---- MATERIAL SHOWN

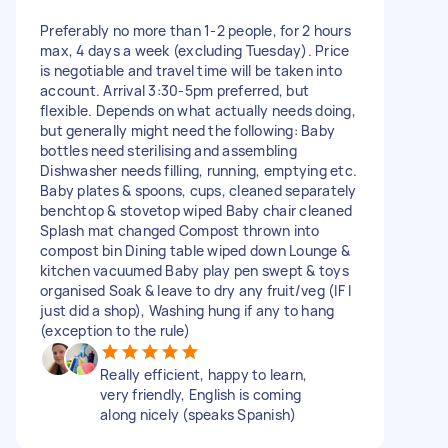
Preferably no more than 1-2 people, for 2 hours
max, 4 days a week (excluding Tuesday). Price
is negotiable and travel time will be taken into
account. Arrival 3:30-5pm preferred, but
flexible. Depends on what actually needs doing,
but generally might need the following: Baby
bottles need sterilising and assembling
Dishwasher needs filling, running, emptying etc.
Baby plates & spoons, cups, cleaned separately
benchtop & stovetop wiped Baby chair cleaned
Splash mat changed Compost thrown into
compost bin Dining table wiped down Lounge &
kitchen vacuumed Baby play pen swept & toys
organised Soak & leave to dry any fruit/veg (IF I
just did a shop), Washing hung if any to hang
(exception to the rule)
Really efficient, happy to learn,
very friendly, English is coming
along nicely (speaks Spanish)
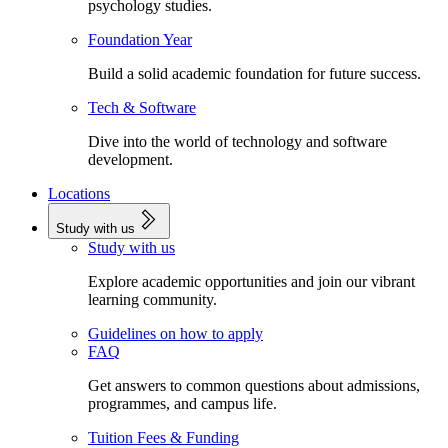
psychology studies.
Foundation Year
Build a solid academic foundation for future success.
Tech & Software
Dive into the world of technology and software
development.
Locations
Study with us
Study with us
Explore academic opportunities and join our vibrant
learning community.
Guidelines on how to apply
FAQ
Get answers to common questions about admissions,
programmes, and campus life.
Tuition Fees & Funding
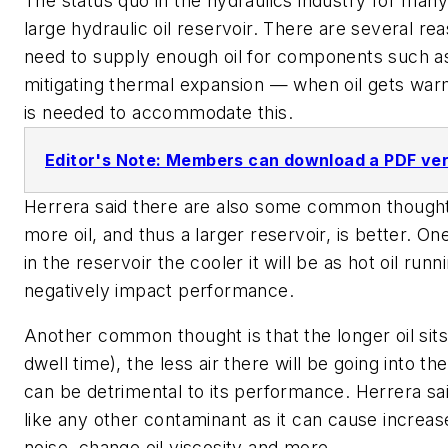
The status quo in the hydraulics industry for man
large hydraulic oil reservoir. There are several rea
need to supply enough oil for components such as
mitigating thermal expansion — when oil gets war
is needed to accommodate this.
Editor's Note: Members can download a PDF versi
Herrera said there are also some common thoughts
more oil, and thus a larger reservoir, is better. One
in the reservoir the cooler it will be as hot oil ru
negatively impact performance.
Another common thought is that the longer oil sits 
dwell time), the less air there will be going into t
can be detrimental to its performance. Herrera said
like any other contaminant as it can cause increa
noise, change oil viscosity and more.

--------

With all pictures removed, reproduce the lines from the top of the entries above through the line containing "development.", exactly as written.

Preferably no more than 1-2 people, for 2 hours
max, 4 days a week (excluding Tuesday). Price
is negotiable and travel time will be taken into
account. Arrival 3:30-5pm preferred, but
flexible. Depends on what actually needs doing,
but generally might need the following: Baby
bottles need sterilising and assembling
Dishwasher needs filling, running, emptying etc.
Baby plates & spoons, cups, cleaned separately
benchtop & stovetop wiped Baby chair cleaned
Splash mat changed Compost thrown into
compost bin Dining table wiped down Lounge &
kitchen vacuumed Baby play pen swept & toys
organised Soak & leave to dry any fruit/veg (IF I
just did a shop), Washing hung if any to hang
(exception to the rule)
Really efficient, happy to learn,
very friendly, English is coming
along nicely (speaks Spanish)
psychology studies.
Foundation Year
Build a solid academic foundation for future success.
Tech & Software
Dive into the world of technology and software
development.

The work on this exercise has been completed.